<<<<

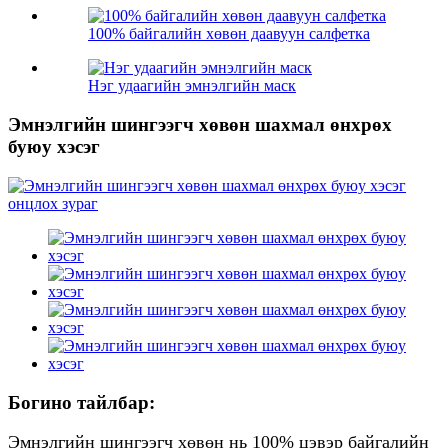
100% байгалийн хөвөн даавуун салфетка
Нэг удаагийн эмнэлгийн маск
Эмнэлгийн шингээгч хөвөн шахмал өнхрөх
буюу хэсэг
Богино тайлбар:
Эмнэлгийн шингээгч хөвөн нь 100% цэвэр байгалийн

>>>>
<<<<

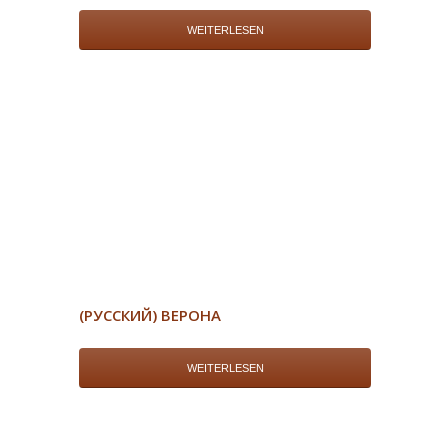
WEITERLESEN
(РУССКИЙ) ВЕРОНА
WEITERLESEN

>>>>
<<<<

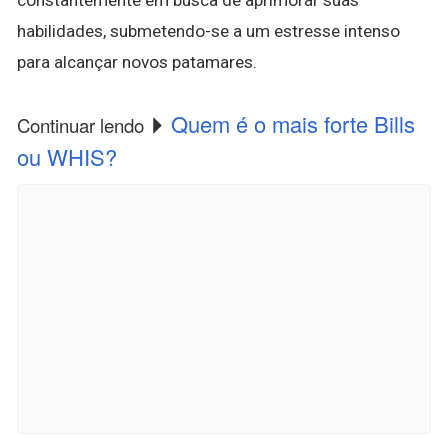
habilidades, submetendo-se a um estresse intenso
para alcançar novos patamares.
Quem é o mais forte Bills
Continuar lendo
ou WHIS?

>>>>

● Task objective:
Copy each line from the data above that includes "байгалийн".

● Answer section:
100% байгалийн хөвөн даавуун салфетка
Эмнэлгийн шингээгч хөвөн нь 100% цэвэр байгалийн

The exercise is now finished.